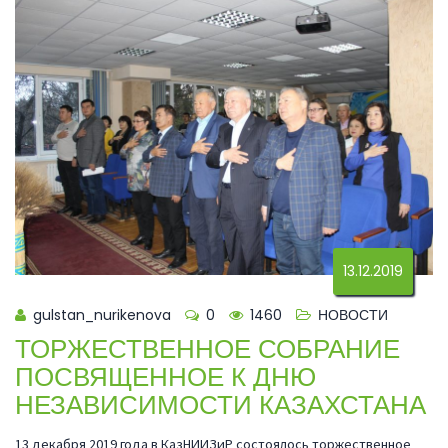
13.12.2019
gulstan_nurikenova
0
1460
НОВОСТИ
ТОРЖЕСТВЕННОЕ СОБРАНИЕ
ПОСВЯЩЕННОЕ К ДНЮ
НЕЗАВИСИМОСТИ КАЗАХСТАНА
13 декабря 2019 года в КазНИИЗиР состоялось торжественное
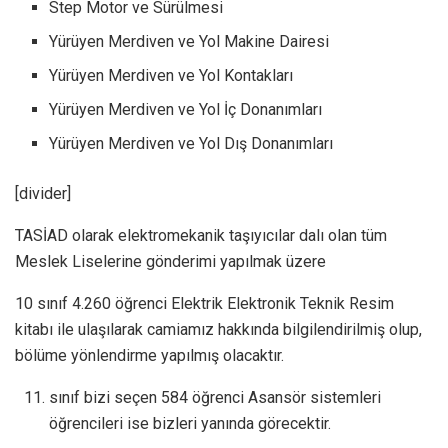
Step Motor ve Sürülmesi
Yürüyen Merdiven ve Yol Makine Dairesi
Yürüyen Merdiven ve Yol Kontakları
Yürüyen Merdiven ve Yol İç Donanımları
Yürüyen Merdiven ve Yol Dış Donanımları
[divider]
TASİAD olarak elektromekanik taşıyıcılar dalı olan tüm
Meslek Liselerine gönderimi yapılmak üzere
10 sınıf 4.260 öğrenci Elektrik Elektronik Teknik Resim
kitabı ile ulaşılarak camiamız hakkında bilgilendirilmiş olup,
bölüme yönlendirme yapılmış olacaktır.
sınıf bizi seçen 584 öğrenci Asansör sistemleri
öğrencileri ise bizleri yanında görecektir.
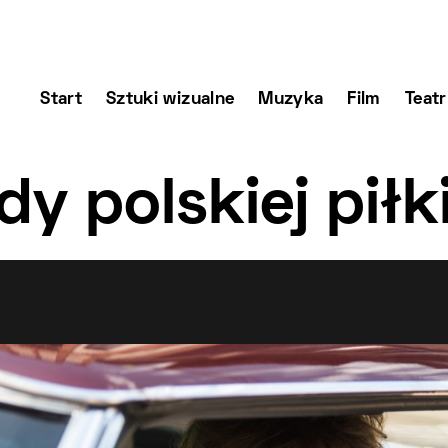
Start
Sztuki wizualne
Muzyka
Film
Teatr
y polskiej piłk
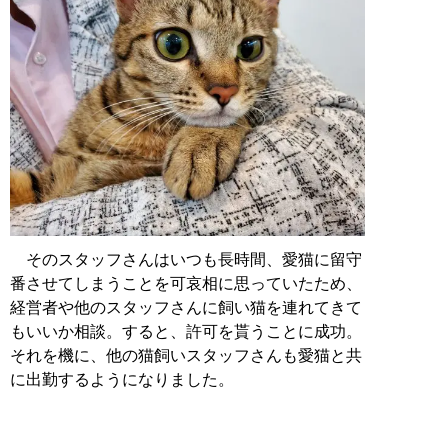
そのスタッフさんはいつも長時間、愛猫に留守
番させてしまうことを可哀相に思っていたため、
経営者や他のスタッフさんに飼い猫を連れてきて
もいいか相談。すると、許可を貰うことに成功。
それを機に、他の猫飼いスタッフさんも愛猫と共
に出勤するようになりました。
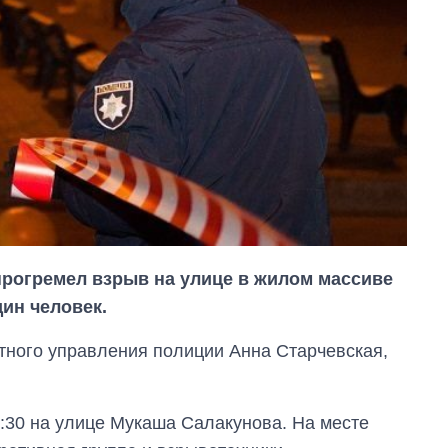
 прогремел взрыв на улице в жилом массиве
дин человек.
тного управления полиции Анна Старчевская,
:30 на улице Мукаша Салакунова. На месте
■ ■ ■ ■ ■
● EXERCISE DETAILS
State the number of lines in these entries that include the string "улице". Provide nothing beyond that number.

● ANSWER BOX
2